As I look around at job adverts, naturally they are all over the world, and also varying in length. Recently I found myself looking at a short one in the US and thinking “I’m not sure I want to relocate intercontinentally for just a year”. My initial thinking was that I’d consider it more seriously for two or three years, but a one-year contract wasn’t worth the upheaval.

Then my officemate pointed out that I had jumped at the opportunity to live in Japan for two months, which is much shorter. I replied that I hadn’t actually “moved” there, it was simply a visit. But where does one draw the line? In my head, two or more years is definitely moving to a place, while two months is definitely a visit. Could a year be considered from either angle?

Possibly it’s less about duration than other things. In Japan I lived out of a suitcase, but I don’t think it really comes down to how many belongings one takes with. Perhaps it has more to do with whether one is getting paid in the other country, dealing with bank accounts, setting up local healthcare provision, househunting, etc.

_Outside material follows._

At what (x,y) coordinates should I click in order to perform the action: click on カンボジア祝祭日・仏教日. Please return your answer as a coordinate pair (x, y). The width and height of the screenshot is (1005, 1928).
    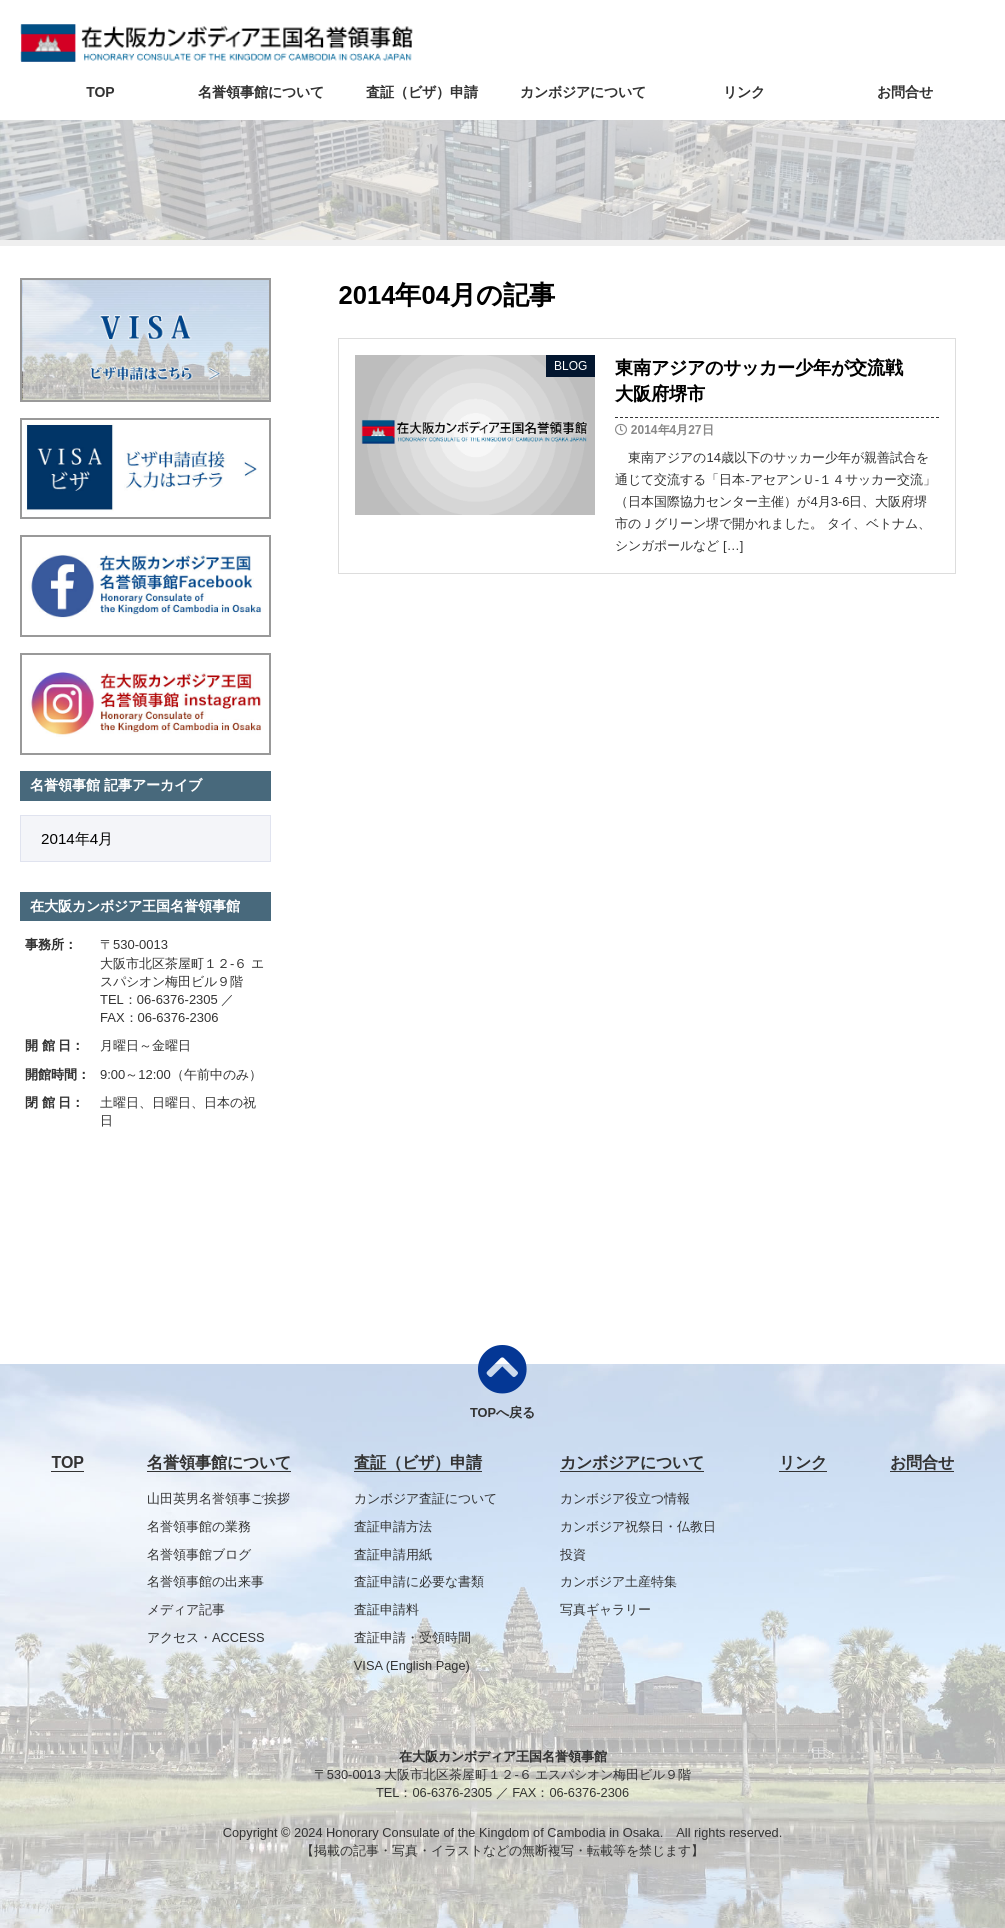     Looking at the image, I should click on (638, 1526).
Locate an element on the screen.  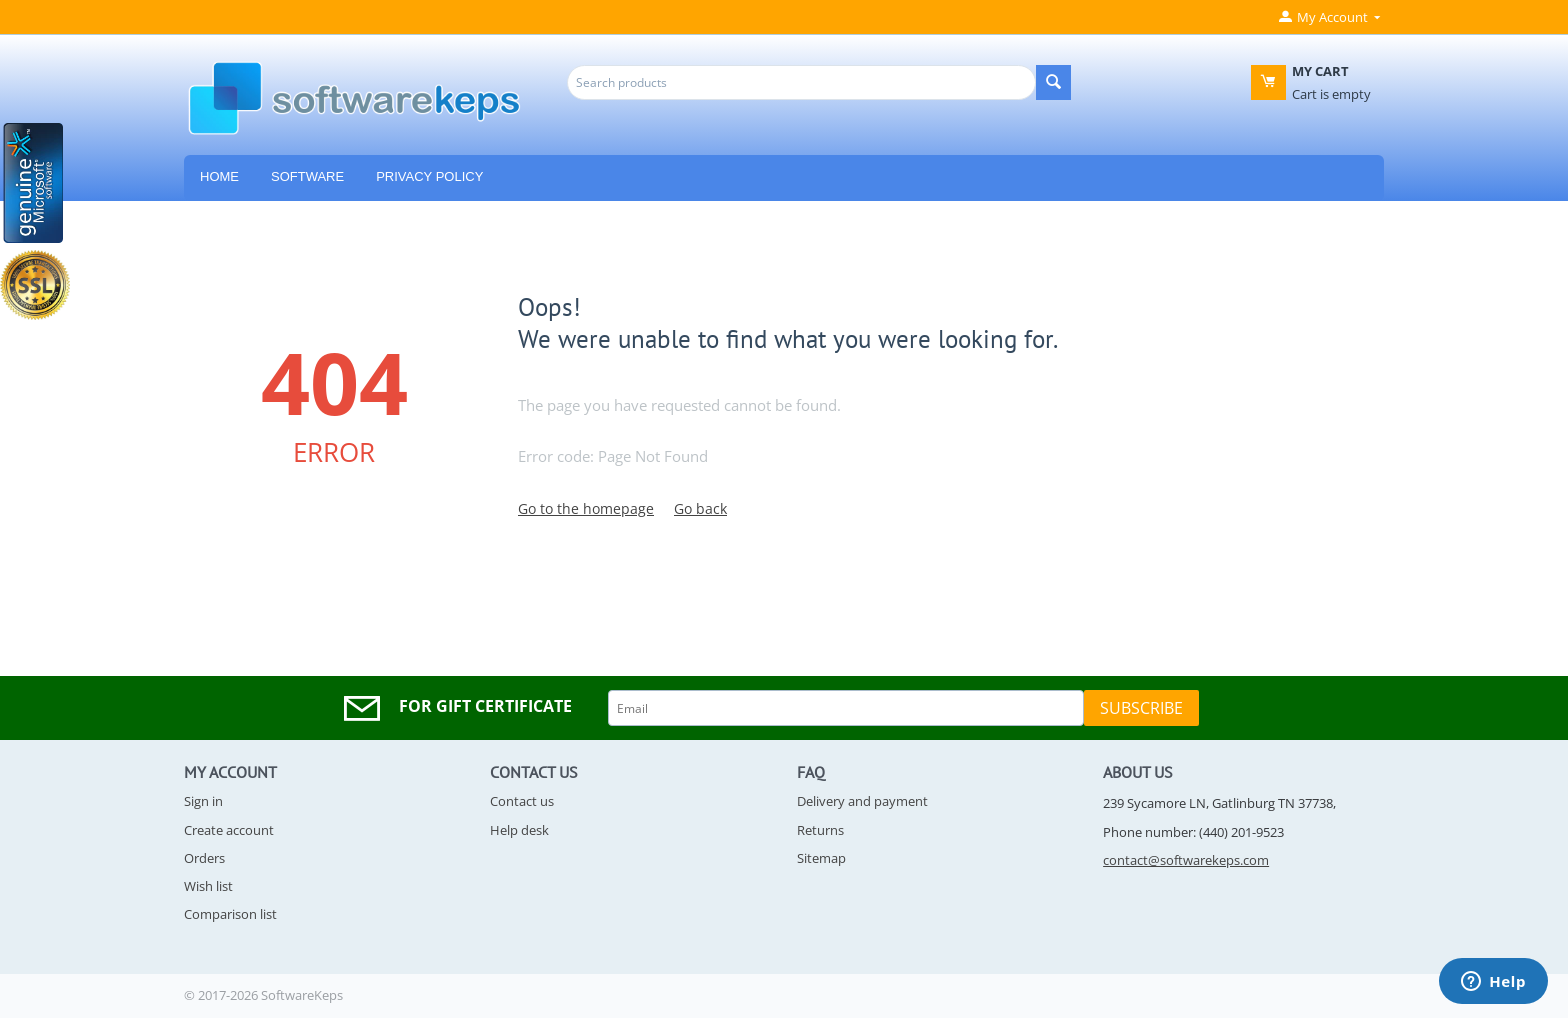 Contact us is located at coordinates (522, 801).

Food for thought, and in the meantime I’m not ruling anything out.

2 comments

Hmmm. I planned 6 months in NZ and that was definitely a visit because I was backpacking, and picking up casual work.

I sort of moved to London for my MSc year, and but didn’t actually move because I got a job back home before I got a job there. That could have gone either way, and if I’d stayed there no doubt I’d have said I moved from the beginning of the degree.

I took a room and a job in Leeds a couple of years ago for the summer, but didn’t move until I t brought my altar, furniture, and cats.

I had a phase in my early twenties where “home is where I hang my hat” and I was fairly rootless. Now… Home is people.

Yeah, people is another big consideration. In a practical sense, when I was in Japan I still had my flat in Orkney. That wouldn’t be feasible for a year-long “visit”, so my stuff would end up in storage, which definitely shifts things to another level.